Em suma, independente das mudanças contingenciais estabelecidas a partir do diagnóstico serem positivas ou negativas para as pessoas, o que temos convicção é o ato de diagnosticar traz impactos significativos na vida delas.

Psicopatologia é um tema do cotidiano. Que a crítica também faça parte do nosso dia-a-dia.

Para saber mais:

Dougher, M. J., & Hackbert, L. (2003). Uma explicação analítico-comportamental da depressão e o relato de um caso utilizando procedimentos baseados na aceitação. Revista Brasileira de Terapia Comportamental e Cognitiva, 5(2), 167-184. https://doi.org/10.31505/rbtcc.v5i2.79

Silva, E. C., & Laurenti, C. (2016).
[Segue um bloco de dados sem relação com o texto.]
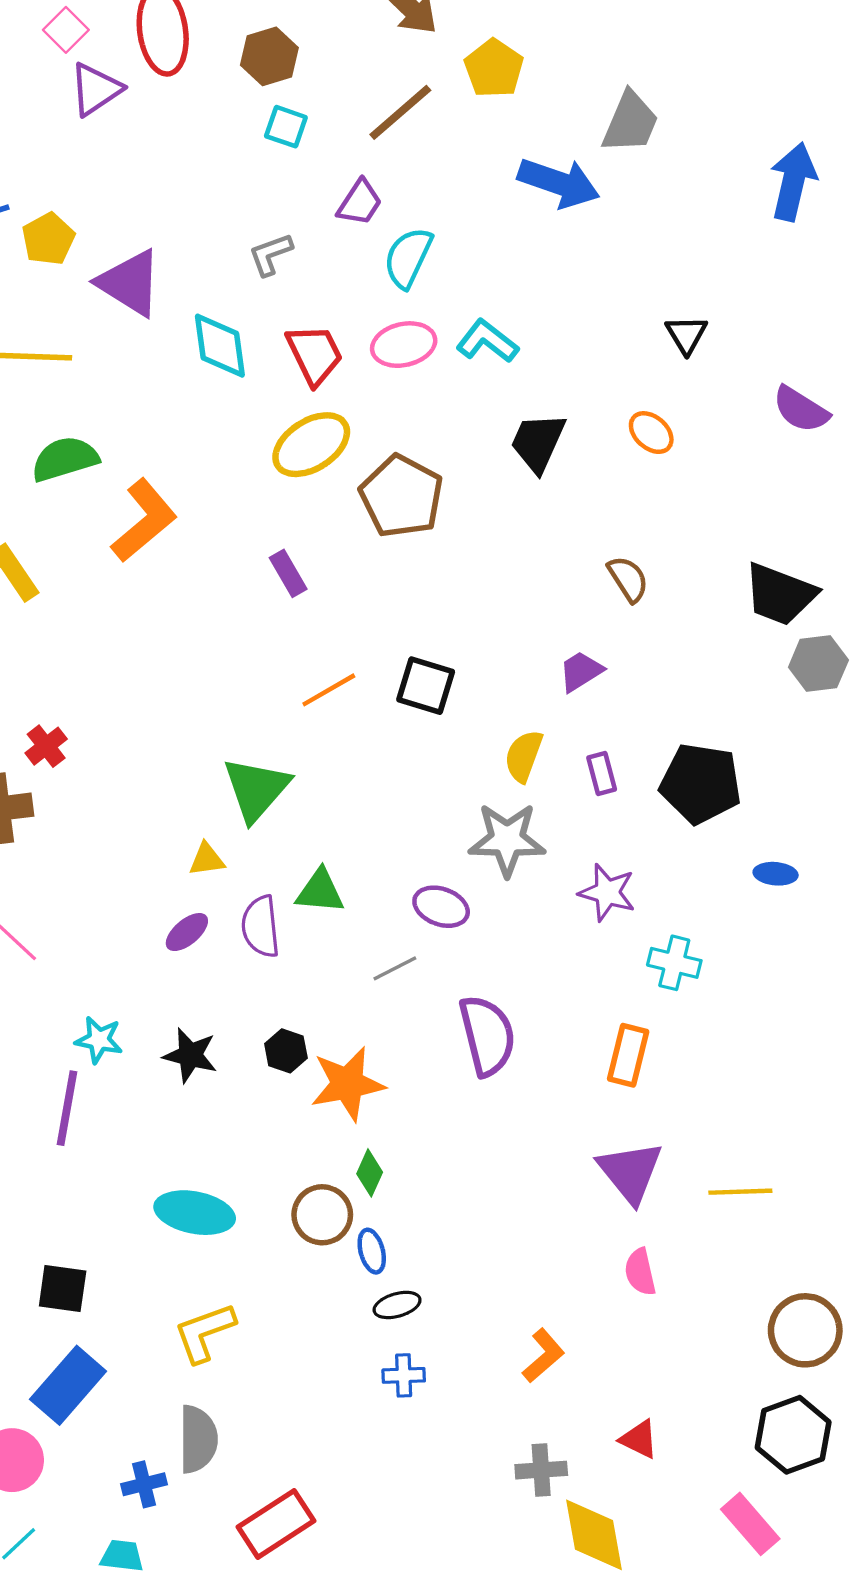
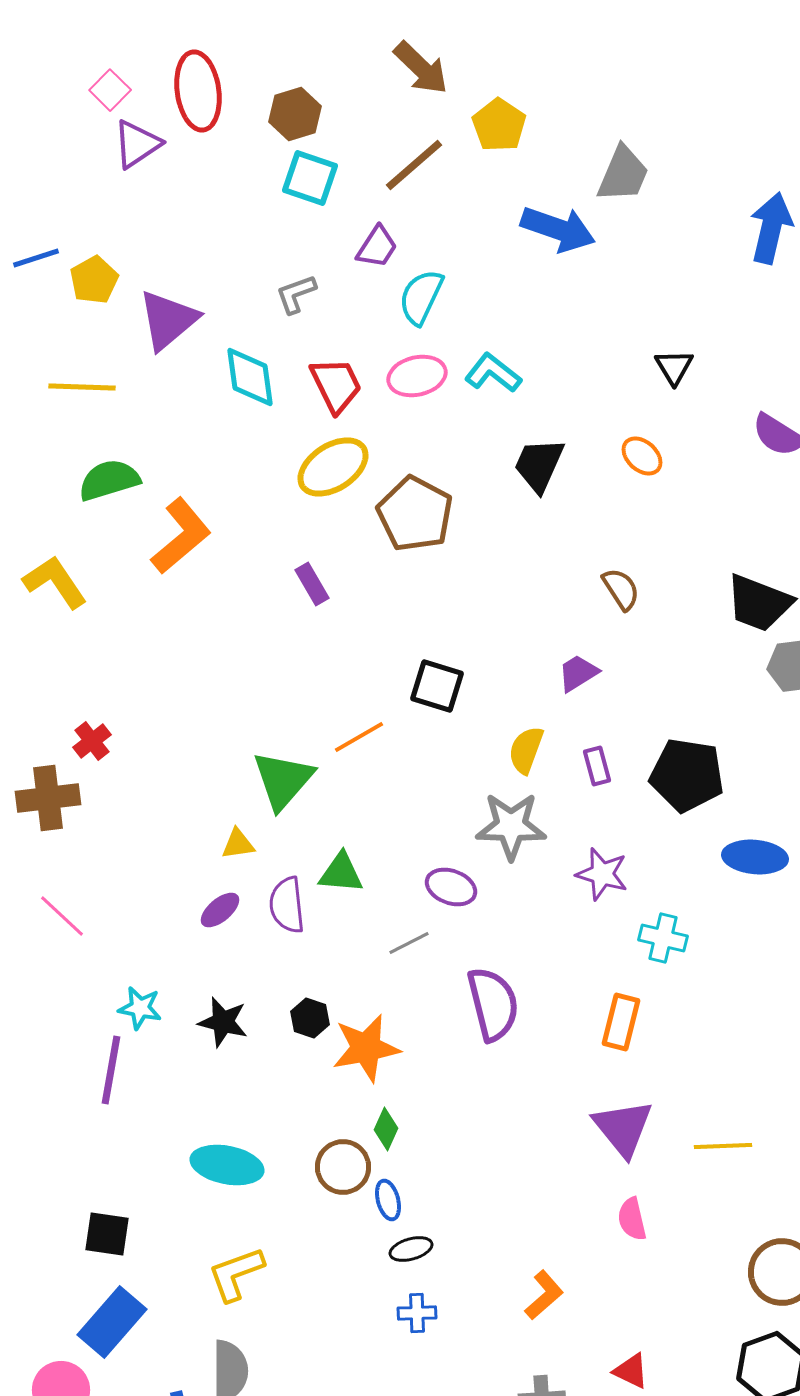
cyan square: (286, 127) -> (310, 178), size x1.4
purple triangle: (130, 283) -> (168, 320), turned 48
orange line: (329, 690) -> (359, 737), moved
blue ellipse: (776, 874) -> (755, 857), size x1.6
BF Skinner e Simone de Beauvoir: “a mulher” à luz do modelo de seleção pelas consequências. Perspectivas em Análise do Comportamento7(2), 197-211. https://doi.org/10.18761/pac.2016.009

Skinner, B. F. (1989). Recent issues in the analysis of behavior. Columbus: Merrill Publishing Company

Zamignani, D., Marcone, R., Vermes J., & Kovac, R. (2012). Psicopatologia. Em M.M.Hubner (Org.), Temas clássicos da psicologia sob a ótica da análise do comportamento, 154-166. Rio de Janeiro: Guanabara.